The curator hired for the job, Allon Schoener, was not a regular on the museum staff — he was the visual arts director of the New York State Council on the Arts. He'd had a hit two years before with a semi-ethnological exhibition — archival images mixed with fine art objects — called "The Lower East Side: Portal to American Life (1870-1924)" at the Jewish Museum. The hope was that he'd echo his success at the Met with a different subject and on a larger scale.
From the kickoff, in that location were objections to the decision to omit artworks entirely this fourth dimension. The Met had appointed African-American art and cultural professionals every bit advisers, and they did requite communication, quite emphatically. They said: This is an fine art museum, then put fine art by African-Americans in the testify; put writing by African-American art scholars in the catalog. Their counsel was ignored.
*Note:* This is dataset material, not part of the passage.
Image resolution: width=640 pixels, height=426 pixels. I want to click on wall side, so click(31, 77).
The catalog created a scandal. Its principal essay, called past Mr. Schoener, was a term paper written by a 17-year-sometime Harlem high school student and was laced with anti-Semitic slurs in the guise of sociology. These passages would have offended under any circumstances, simply coming soon after the city'southward blackness and Jewish communities had battled over control of public schools, they were incendiary. The catalog was what prompted Mr. Hoving'south boggling mea culpa. He ordered all copies to be pulled from sale.
It was the response to the exhibition itself, withal, that put "Harlem on My Mind" in the history books as both a benchmark event and a cautionary tale. On the one mitt, the show was, with cause, reviled equally culturally patronizing, and as an example of a phenomenon mutual now: the art exhibition as amusement aimed at pulling traffic through the door. Attendance was indeed substantial, with record numbers of black viewers. And loftier-census events of its kind became a specialty of the Met's Hoving years.
What caught the Met past surprise was the speed with which black artists became activists on their ain behalf. Afterwards "Harlem on My Mind" opened, a grouping led by the young painter Benny Andrews, and including such august figures every bit Romare Bearden and Norman Lewis, banded together to form the Black Emergency Cultural Coalition and sentry the museum. "Harlem on Whose Mind?" asked the signs they held. They so went to telephone call out other institutions — the Whitney and the Museum of Modern Fine art — for racial exclusion. It was through protest, non cooperation, that African-American artists finally started getting in the door. "Harlem on My Mind" did what Mr. Hoving claimed he wanted it to do, but in an unexpected style.
In 1969, I knew almost nada about any of this, though I was start to learn. In that location was so much happening, with the war, Black Ability, the draft lottery later that year. Through new relationships and travel, my interest in art, particularly new art, including photography, was growing. So was my thinking near what art could exist, and what could be art — questions that in the years since kept taking me back to that Met exhibition, now long gone. Or maybe not and then much to the show as to the passion around the idea of art that it generated.
I've tried to reconstruct the look of the exhibition in my head, simply with no luck. I take little to work with. I'd barely been there! I did take away a lesson, though, one that any art critic might heed: Pay close attention to what y'all're seeing, and even closer attention to what you lot may be missing.